Day 4 in the land of Stroop, where biking is king and nobody drinks water. A group of six of us biked 70 kilometers from Delft to Houten this morning, leaving at o’dark thirty to make it in time for our lectures and tours. It was amazing traveling through the scenic hinterland and we only made a few wrong turns.
Figure 1: The group about an hour into the 70 km trek
Houten is the reigning champion for best bike city in the Netherlands and the self-appointed best biking city in the world. A town of about 25,000, Houten geographically resembles a peanut shape, and has an outer ring of car-oriented roads with bike-only infrastructure inside the ring. In 1971 the Houten leadership decided to transition from a car-centric city to a human scale one and the ring road acted as a geographic boundary to help facilitate that goal and ensure higher density development while preventing sprawl. Houten initially was just one city with neighborhoods spread out along green bikeways, which are long parks located around bike paths. When the town started to become overcrowded, Houten annexed more land and created the second ring. The result is what we see today, with vehicles relegated to using only the ring road and a connector road between the cities.
Figure 2: Riding through one of the several neighborhood greenways in Houten
Houten has seen great success toward its goal of being a completely bike city. They have about 40% bike mode split currently. I like the vision we heard about yesterday from Andre, but I also think this model only works without existing infrastructure. Houten was essentially built from nothing, so there was complete flexibility in design. Additionally, I think the vision of Houten is narrow and doesn’t address some of priorities that cities should emphasize. For example, they designed the city for bikes and achieved a 50% mode shift from vehicles to bikes, but they also made every vehicle trip from origin to destination over double the length or its original distance. Hence, total vehicle miles travelled actually increased despite the perception that they would improve.
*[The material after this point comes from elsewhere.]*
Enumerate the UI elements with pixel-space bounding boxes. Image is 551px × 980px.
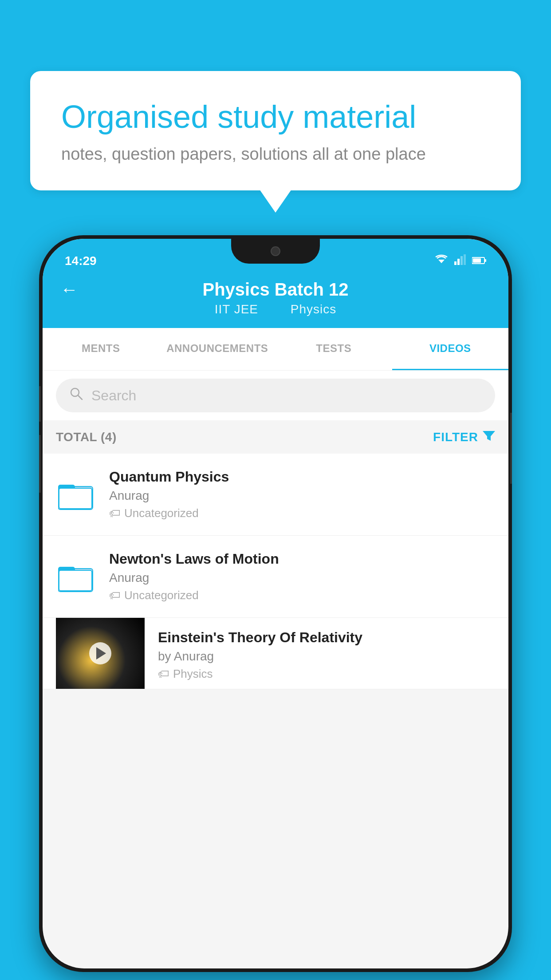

This is harmful for the environment and on pavement maintenance plans. I also foresee problems with freight delivery. How does Houten regulate the delivery of packages and products within the outer ring barrier? Andre kind of provided a non-answer to this question during our session and also said that they have problems with delivery vehicles using bike lanes when they are not allowed to.
Overall, I do not think the Houten model is transferable to a larger city, and especially not transferable to a city with existing infrastructure. The reason Houten works is because it was built from a clean slate and has a high-density development in a bike-able geography. Atlanta, or even a smaller city would have trouble mimicking the results of Houten.